In vertebrates, it has been proposed that the dynein–dynactin-dependent transport of NuMA is required for the formation or maintenance of spindle poles (Merdes et al., 2000; Zeng, 2000). Although the Drosophila genome contains no true NuMA homolog, it does contain a protein with similar properties, the “abnormal spindle” or Asp protein (Saunders et al., 1997). For example, Asp and NuMA share similar sizes (∼200 kDa), high α helical content, similar sequence motifs (e.g., p34cdc-2 sites and calponin homology domains), MT-binding activity, and localization to spindle poles (Compton et al., 1992; Yang et al., 1992; Saunders et al., 1997; Novatchkova and Eisenhaber, 2002).
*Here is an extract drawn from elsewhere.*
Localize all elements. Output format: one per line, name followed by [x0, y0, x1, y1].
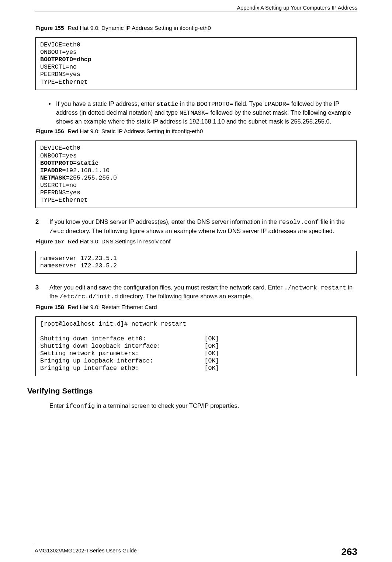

Therefore, we investigated whether depletion of Asp by using RNAi also leads to mitotic defects in S2 cells, and again we observed a loss of spindle pole organization, longer spindles than controls, detached or loosely attached centrosomes, and elevated mitotic index as observed after dynein–dynactin depletion (Figure 6 and Table 1). Based on visual inspection, we find that in Asp-depleted cells, the loss of focusing of spindle poles seems more severe, and the detachment of centrosomes seems less severe, than in dynein–dynactin-depleted cells.

Figure 6.

Figure 6.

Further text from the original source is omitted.